You won’t learn to sweetly savor the Word of God by randomly opening up to Bible passages. Do that and you might find that the first verse you come across is Job 7:16. Instead, learn to savor the sweetness of God’s Word by being under Christ-centered preaching.

The central thought of today’s sermon was that the preaching of the Word helps people sweetly savor the truth. When Paul tells Timothy that all Scripture is God-breathed, his immediate application of that truth is that pastors (and by extension other leaders) should rebuke, correct, and train in righteousness. Hearing the Word proclaimed is indispensable.
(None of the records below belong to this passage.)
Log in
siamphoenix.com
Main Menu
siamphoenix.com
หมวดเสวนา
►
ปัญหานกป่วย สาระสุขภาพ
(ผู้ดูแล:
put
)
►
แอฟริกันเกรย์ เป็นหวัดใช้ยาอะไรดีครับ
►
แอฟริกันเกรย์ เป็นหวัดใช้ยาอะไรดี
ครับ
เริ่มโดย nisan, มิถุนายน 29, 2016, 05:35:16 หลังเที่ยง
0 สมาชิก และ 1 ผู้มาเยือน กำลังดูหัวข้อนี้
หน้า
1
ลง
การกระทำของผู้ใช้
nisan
We cannot savor the Word on our own. Those who do not hear the Word clearly proclaimed will not savor the truth. Sitting under Word-centered preaching is essential.
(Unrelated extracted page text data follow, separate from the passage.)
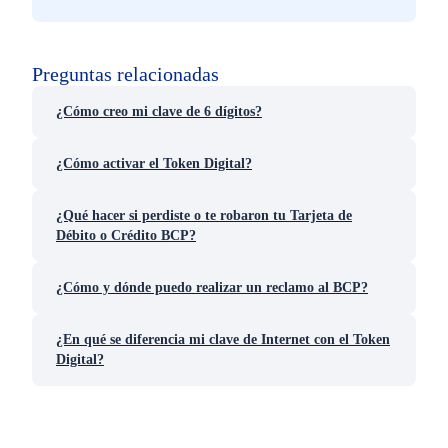
Preguntas relacionadas
¿Cómo creo mi clave de 6 dígitos?
¿Cómo activar el Token Digital?
¿Qué hacer si perdiste o te robaron tu Tarjeta de
Débito o Crédito BCP?
¿Cómo y dónde puedo realizar un reclamo al BCP?
¿En qué se diferencia mi clave de Internet con el Token
Digital?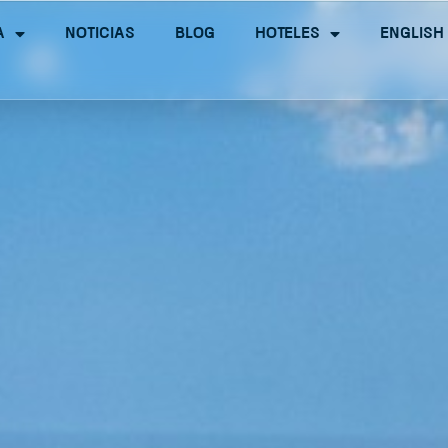
a
Noticias
Blog
Hoteles
English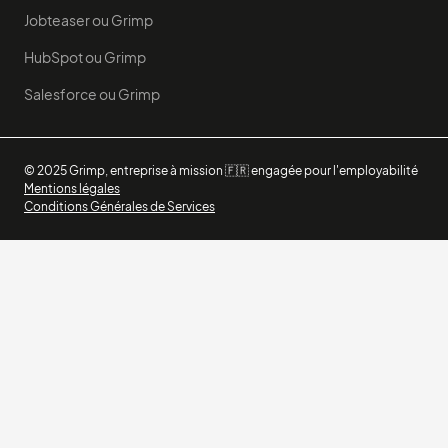
Jobteaser ou Grimp
HubSpot ou Grimp
Salesforce ou Grimp
© 2025 Grimp, entreprise à mission 🇫🇷 engagée pour l'employabilité
Mentions légales
Conditions Générales de Services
This does not mean that we do not believe in the doctrine of the perspicuity or clarity of Scripture. The Bible is accessible for all who read it. Yet, even then, we must be under the preaching of the Word so that we can learn to savor the Truth. We need to be like the Bereans who were more noble because they eagerly received biblical teaching, yet examined the Scriptures for themselves to see if the Word was accurately proclaimed (Acts 17:11).

In church this morning, to make the point that it does not work to just open the Bible and read the first passage we encounter, I “randomly” opened up to a passage of Scripture. The first verse that caught my attention was Job 7:16 which reads:

I loathe my life; I would not live forever.
Leave me alone, for my days are a breath.

Obviously, that verse, taken out of context, is not going to seem sweet to the soul. And yet it is in the midst of an incredibly important segment of God’s Word (and all Scripture is important!). I am looking forward to preaching from Job in the fall, and I know God will use the preaching of Job to encourage suffering people.

Again, the point is that if you want to savor the Word of God even more — do yourself a favor and watch or listen to the this sermon by Kevin DeYoung. I also highly recommend Kevin’s excellent new book Taking God At His Word: Why the Bible Is Knowable, Necessary, and Enough, and What That Means for You and Me.